On faisait une dictée. Les plumes grinçaient en crachant un peu sur le papier tandis que la voix douce mais précise de l’ancienne religieuse détaillait soigneusement le texte tiré des Caractères de M. de La Bruyère :
« Imaginez-vous l’application d’un enfant à élever un château de cartes ou à se saisir d’un papillon : c’est celle de Théodote pour une affaire de rien et qui ne mérite pas qu’on s’en remue... »
Les deux fillettes se donnaient du mal, un bout de langue rose coincé entre leurs dents et elles se gardèrent bien de lever les yeux quand leur mère pénétra dans la pièce, le plus doucement possible : Rose savait sœur Marie-Gabrielle très stricte sur l’application de son programme scolaire ainsi que sur le respect dû aux bons auteurs.
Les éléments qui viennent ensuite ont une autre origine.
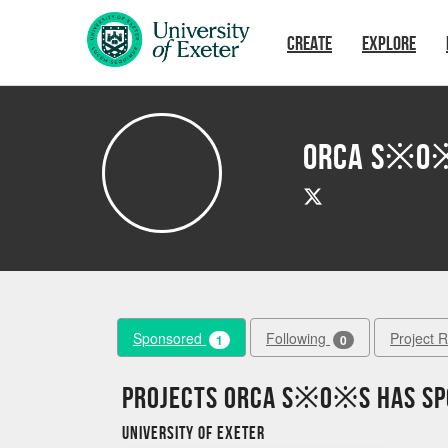
Skip to main content
CREATE
EXPLORE
Orca S※O
Sponsored
Following
Project 
1
0
Projects Orca S※O※S has s
University of Exeter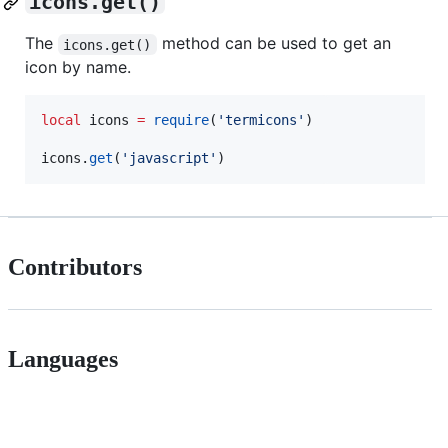
icons.get()
The
method can be used to get an
icons.get()
icon by name.
local
icons
=
require
(
'
termicons
'
)

icons
.
get
(
'
javascript
'
)
Contributors
Languages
Aussi attendit-elle patiemment, debout derrière les petites, s’accordant le loisir de les contempler en les comparant mentalement à leur frère aîné. S’étonnant toujours d’ailleurs de leurs différences...
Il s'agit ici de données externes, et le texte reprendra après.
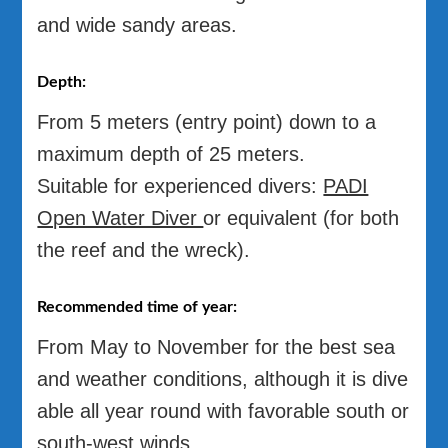
and wide sandy areas.
Depth:
From 5 meters (entry point) down to a
maximum depth of 25 meters.
Suitable for experienced divers:
PADI
Open Water Diver
or equivalent (for both
the reef and the wreck).
Recommended time of year:
From May to November for the best sea
and weather conditions, although it is dive
able all year round with favorable south or
south-west winds.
A quinze ans, Alexandre, casqué de courts cheveux noirs brillants et bouclés, ressemblait à un jeune dieu grec. Victoire, onze ans, proclamait son ascendance viking avec ses cheveux d’un blond pâle, lisses et soyeux mais raides à décourager tous les fers à friser ; ses yeux avaient la couleur des noisettes pas tout à fait mûres. Quant à la petite Amélie, plus jeune d’un an, elle ressemblait à un chaton avec son petit visage triangulaire où les yeux s’étiraient comme de jeunes pousses vertes. Le tout recouvert d’une toison châtaine, brillante mais indisciplinée et qui lui arrachait des hurlements lorsqu’il s’agissait de la coiffer. Avec elle c’étaient les peignes qui souffraient. D’autant plus que la fillette montrait une grande attirance pour la vie sauvage, n’aimant rien tant que courir les bois, les champs et grimper aux arbres. Tels qu’ils étaient, cependant, leur mère les adorait, voyant en eux le sel de la terre et la lumière du ciel. Et plus encore bien sûr depuis la disparition de leur père.